Cynthia Powell at the University of North Carolina at Chapel Hill leads a research team that will report genetic defects to parents and while the information might not be relevant to the child's diagnosis, it could be "medically actionable" – such as a cancer condition that might emerge in childhood - and be preventable or treatable if caught early. In direct contrast, Stephen Kingsmore of Children's Mercy Hospital and Clinics in Kansas City, Missouri is sceptical of this kind of information stating that, "Having to report the risk of future cancer syndromes for critically ill neonates or at end of life is absurd." Kingsmore estimated that screening these genes in the general U.S. population would yield 20 false positives for every true positive.
Kingsmore received a grant to sequence the genomes of 500 sick newborns and develop a sequencing test to diagnose the cause of their ailments within 24 hours. His team will look for mutations in genes linked to the child's symptoms and if no results are found, the team will check the whole genome for disease-causing variants.
None of the research teams listed above is considering giving parents their children's raw genetic sequence data that would give them the opportunity to seek their own interpretations of the data or to have it reanalyzed, as their child grows older.
Genome Sequencing in UK
Rare Disease U.K. states that 3.5 million people in the United Kingdom will be affected by a rare disease at some point in their life, and at present, there are an estimated 7,000 rare diseases.

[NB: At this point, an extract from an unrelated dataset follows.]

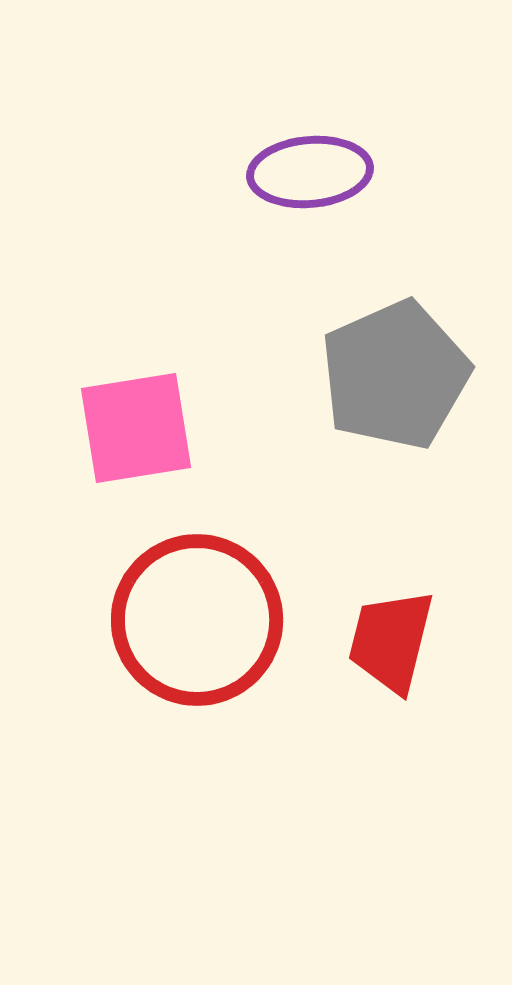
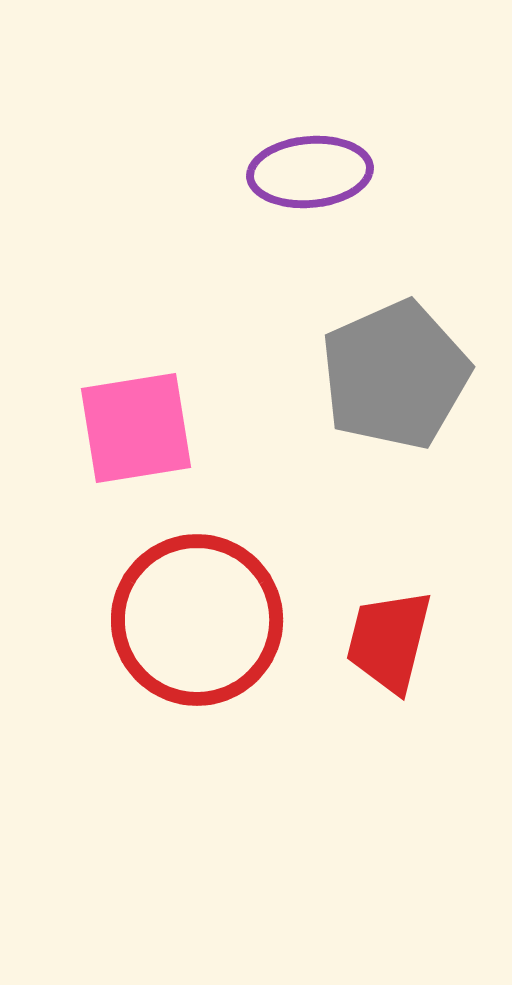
red trapezoid: moved 2 px left
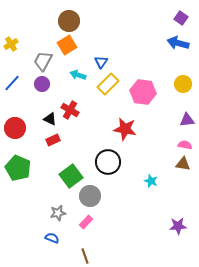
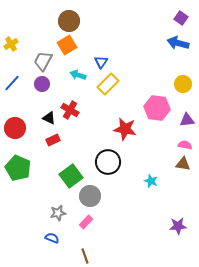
pink hexagon: moved 14 px right, 16 px down
black triangle: moved 1 px left, 1 px up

"More than 5% of babies are born with a genetic disease," said Sarah-Jane Marsh, Chief Executive at Birmingham Children's Hospital.
"At the moment, too many of the affected families are unable to access the best diagnostics and treatment available."
Last October the University of Cambridge, Genomics England Ltd. and Illumina, Inc. announced the start of a three-year project that will sequence 10,000 whole genomes of children and adults with rare genetic diseases citing it will increase the improvement of care to patients bypassing the elongated and painful search in diagnosis, which not only prevents the delivery of optimal care but too often aggravates the condition.
"We are excited to be partnering in this ground-breaking project to discover the genes underlying rare genetic diseases which may lead to offering new tests and pave the way for new opportunities for treatment," said Professor Mark Caulfield, Chief Scientist for Genomics England.
"The collective knowledge that will be gained from this data will improve treatment for many patients in the National Health Service and around the world - and ultimately transform healthcare."
"While the use of Whole Genome Sequencing in newborns promises many advantages, it puts an important population screening program at risk by turning it into a clinical research program, with a concomitant shift in values and duties. Ongoing stakeholder discussion and the development of evidence-based policy is essential in this area, for as the Presidential Commission for the Study of Bioethical Issues points out in their October 2012 report, Privacy and Progress in Whole Genome Sequencing, “whole genome sequencing in children raises a number of unique issues with regard to fully informed decision making."
The above excerpt was taken from "Whole Genome Sequencing: Will It Destroy Newborn Screening?" by Clarissa Allen, Denise Avard, and Bartha M. Knoppers - Center of Genomics and Policy, McGill University and Genome Quebec Innovation Center.